Monday, December 12, 2005

Hiss

I am currently, as one kind friend described me, a stress kitten. Eyes wide, legs akimbo, fur on end, tail erect, claws desperately scratching on a slippery surface, and I just can't catch my footing. Four-and-a-half days and counting till I leave the relative comfort of my magazine job for a corporate gig. Little-known fact: The pillars of my new building are numbered and lettered, much like a parking garage, because this place is so huge, people get lost, doomed to wander the rows of cubicles and cry out into the void. Denial has surely given way to panic over this decision. It's already been made! Don't look back! I know this, but I obsess anyhow. And it's making me a bit physically ill.

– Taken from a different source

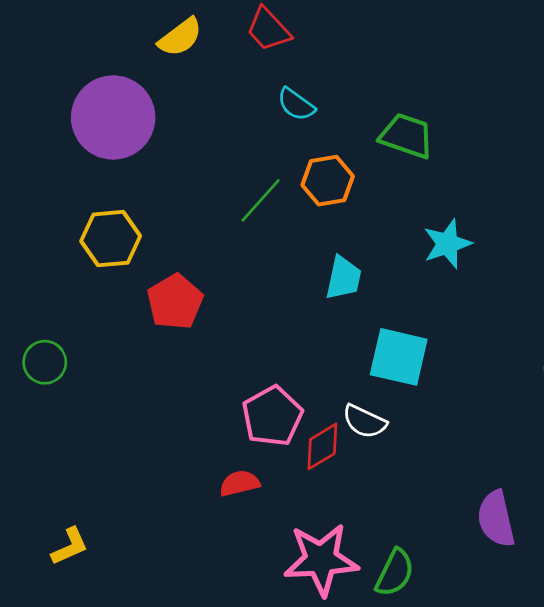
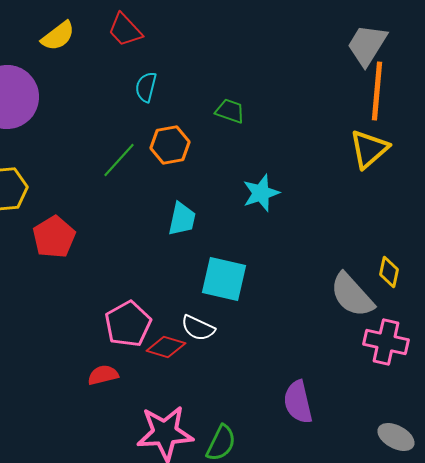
cyan semicircle: (296, 104) -> (146, 87), turned 68
green trapezoid: (407, 136) -> (230, 111), size x0.7
red diamond: (322, 446) -> (166, 347), turned 48

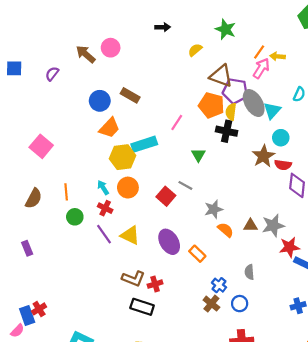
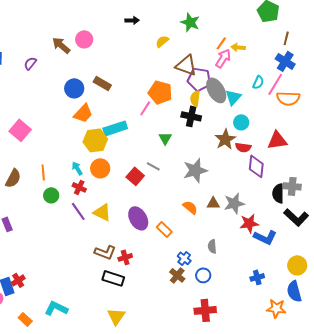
orange pentagon: (211, 105) -> (160, 92), moved
gray star: (214, 209) -> (195, 170), moved, size x1.4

To make matters worse, these last few days will be insane. My final deadline. Gulp. Gatherings with friends. The Banker's office party on Friday night and a quick departure out of town the next morning for a friend's wedding. (The wedding, at least, should be interesting. Our friend's uncle is quite famous, in a fat, pompous, I-think-I-know-what's-best-for-America-and-I-bellow-my-beliefs-into-the-airwaves kind of way. Not that I'm Rushing to any assumptions he'll be that much of an ass in person, if he attends at all.) We'll be staying overnight and returning on Sunday, just in time for me to lose sleep about my orientation at the new job on Monday.

Add to this the encroaching holidays, demands of family, and what the animal behavioralist had to say about our dogs, and I've transformed from a purring ball of fluff into this frantic thing who can't quite catch up with herself and untangle her claws.

1 comment:

theCallowQueen said...

Just don't forget to breathe. As long as you breathe you'll be fine.